Manual do fracasso: como administrar uma empresa do jeito errado
Esses dias eu estava vendo aqueles vídeos de “flagra” da internet — aqueles que fazem a gente questionar se ainda existe bom senso no ser humano.
Até que lembrei de um antigo trabalho meu.
Entrei em uma “empresa” — tem CNPJ, então teoricamente é uma empresa, né? Mas daquelas que não conhecem muito bem palavras como lei, padrão, organização… respeito então, nem se fala.
O tempo foi passando, e como todo mundo que precisa trabalhar, você aprende rápido. Me adaptei. Meu cargo? Vender. Vender para adegas, restaurantes, botecos… vender.
Só que tinha um detalhe curioso.
Tudo — absolutamente tudo — precisava passar pela patroa.
Preço?
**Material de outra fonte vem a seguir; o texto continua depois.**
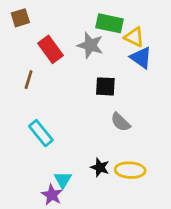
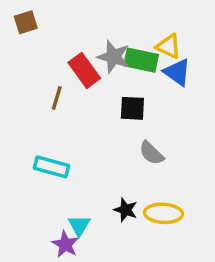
green rectangle: (110, 23) -> (141, 60), moved
red rectangle: (51, 49) -> (84, 70), moved
brown line: (29, 80) -> (57, 98), moved
cyan rectangle: (41, 133) -> (52, 167), turned -36

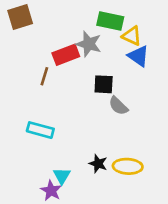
brown square: (26, 22) -> (20, 17), size x1.4
green rectangle: (141, 60) -> (110, 21), moved
red rectangle: (84, 70) -> (66, 55), turned -75
gray semicircle: (151, 153) -> (118, 106), moved

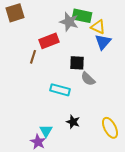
gray star: (89, 44) -> (69, 22), moved
blue triangle: (138, 56) -> (103, 42), turned 36
cyan rectangle: (40, 130) -> (60, 90), moved
yellow ellipse: (128, 166) -> (110, 128), moved, turned 60

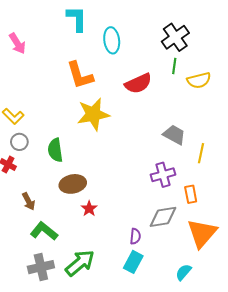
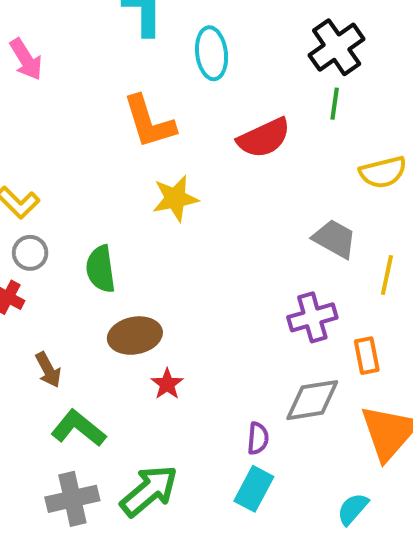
yellow semicircle: (199, 80) -> (383, 172), moved
yellow star: (93, 114) -> (175, 198), size x0.7

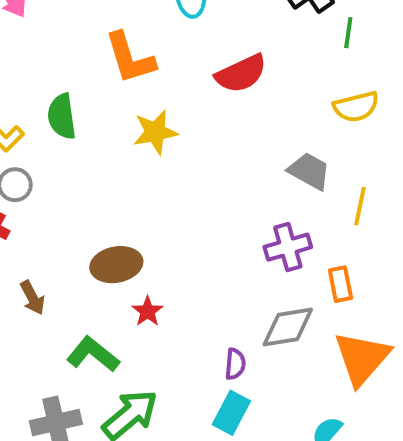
green line: (335, 104) -> (348, 33), moved
green semicircle: (101, 269) -> (62, 116), moved
green L-shape: (78, 428) -> (93, 354), moved

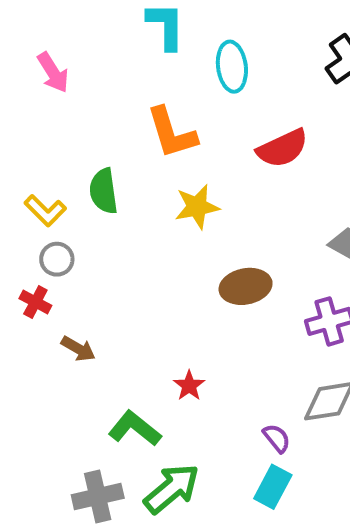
brown ellipse: (116, 265) -> (246, 286), moved
brown arrow: (33, 298) -> (78, 349), moved, turned -32
purple semicircle: (235, 364) -> (277, 438), turned -44

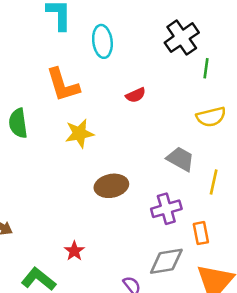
red semicircle: (282, 148) -> (136, 95), size x0.6

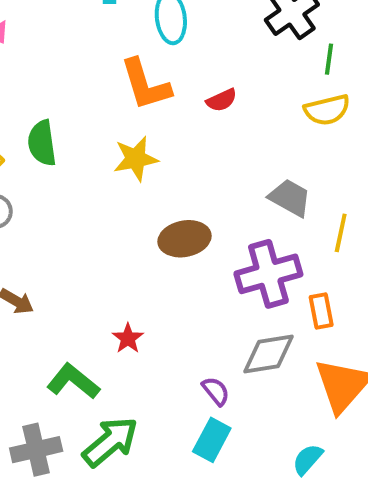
orange L-shape: (63, 85) -> (145, 84), moved
yellow semicircle: (211, 117) -> (327, 110), moved
purple cross: (166, 209) -> (268, 274), size x1.4

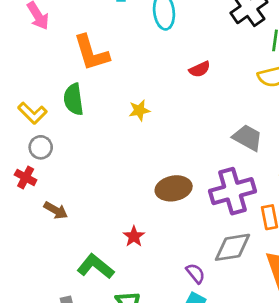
orange L-shape: (145, 84) -> (91, 53), moved
yellow star: (136, 159) -> (139, 110), size x0.7
brown ellipse: (184, 239) -> (174, 188), moved

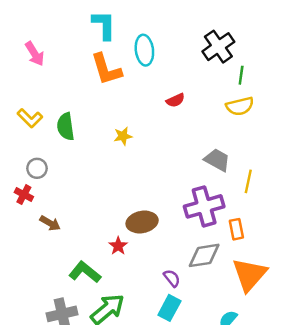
orange L-shape: (91, 53) -> (106, 69), moved
yellow L-shape: (32, 113) -> (30, 118), moved
brown ellipse: (174, 188) -> (142, 222), moved

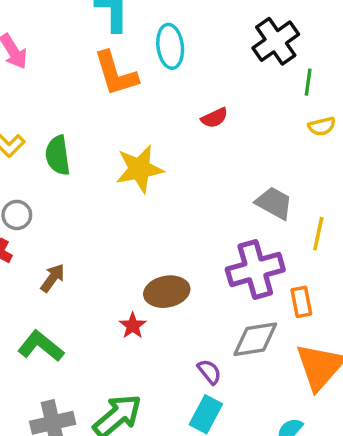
yellow semicircle: (240, 106) -> (322, 126), moved, size x0.7
yellow star: (123, 136) -> (139, 169), size x1.8
brown arrow: (50, 223) -> (53, 278), moved, turned -84
green L-shape: (85, 272) -> (41, 346), moved

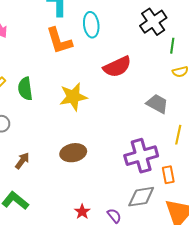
red semicircle: (214, 118) -> (117, 67), size x1.8
gray trapezoid: (274, 203) -> (157, 104), moved
brown ellipse: (167, 292) -> (73, 153), moved
red star: (133, 326) -> (82, 212), moved

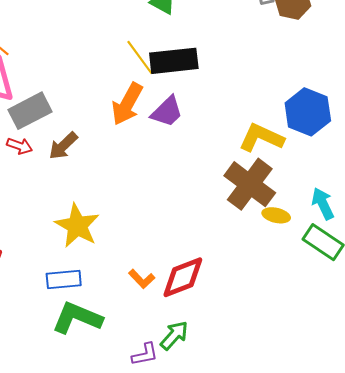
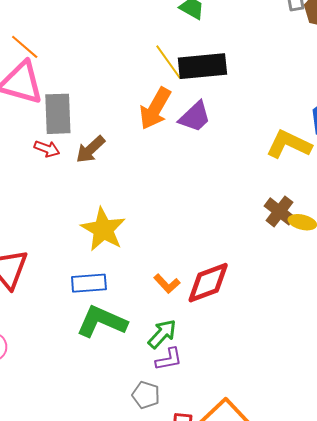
gray rectangle: (30, 111) -> (58, 114), turned -66
brown cross: (250, 184) -> (280, 211), moved, size x0.6
green arrow: (174, 335) -> (162, 334), moved

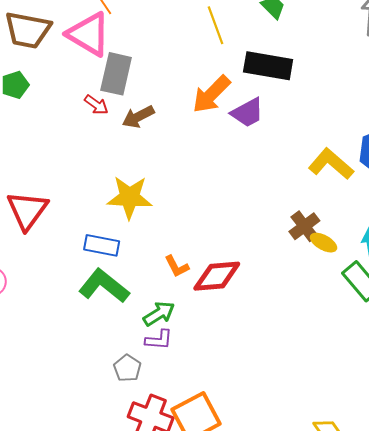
yellow line: (168, 62) -> (216, 25), moved
yellow star: (103, 229) -> (130, 197), turned 30

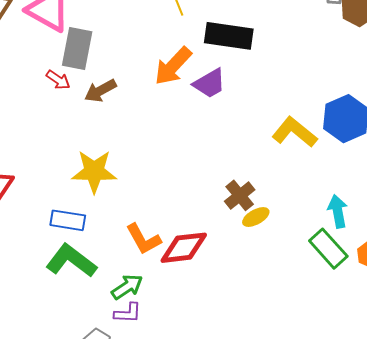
brown cross: (304, 226) -> (240, 195), moved
yellow ellipse: (324, 243) -> (256, 217), moved, turned -56
orange L-shape: (177, 266) -> (143, 239), size x1.4

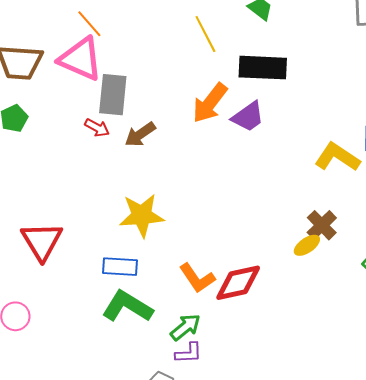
brown cross: (240, 195) -> (322, 225), moved

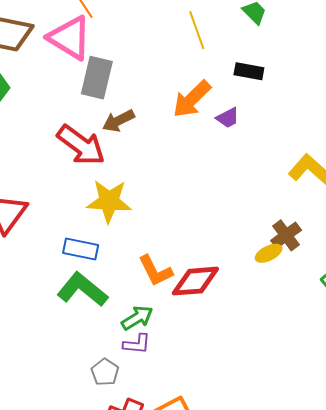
black rectangle: (263, 68) -> (249, 71), size x0.6
purple trapezoid: (248, 117) -> (228, 118), size x0.7
red arrow: (97, 128) -> (81, 145), moved, size x2.0

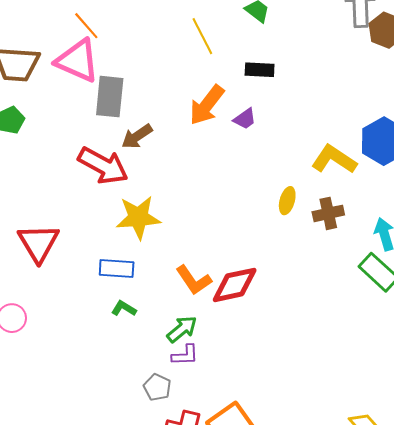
brown cross: (286, 235) -> (328, 213), moved, turned 32
yellow ellipse: (269, 253) -> (287, 201), moved, turned -40
green L-shape: (82, 290) -> (124, 308), size x0.5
Ela.
Desconto? Ela.
Condição? Ela.
E, claro, ela nunca estava disponível quando você precisava negociar.
Agora me explica: como se vende sem negociar?
A gente tinha que adivinhar o humor do dia. Era quase um jogo: “será que hoje a dona quer trabalhar?”
Porque sem falar com ela… não tinha venda.
E aí você percebe: não é falta de funcionário competente — é falta de gestão mesmo.
E não para por aí.
O estoque?
Uma verdadeira aventura.
Nunca era certo o que tinha disponível. Não existia controle. Você precisava literalmente entrar no meio do galpão e procurar produto pra ver se tinha ou não.
Imagina vender assim.
Você oferece, negocia, fecha… e depois torce pra existir o produto.
E a entrega?
Outro espetáculo.
Os carros só saíam quando estavam completamente cheios — afinal, precisava “economizar gasolina”.
Enquanto isso, clientes esperando horas.
E você?
Sendo bombardeada no telefone por quem comprou e não recebeu.
Porque, claro, na hora de cobrar, ninguém lembra da gestão. Só de quem vendeu.
E o ambiente?
Precário é elogio.
A “cozinha” era um espetáculo à parte: mofo, sujeira e, de brinde, ratos. Comecei a almoçar em casa, porque, sinceramente, tinha limite.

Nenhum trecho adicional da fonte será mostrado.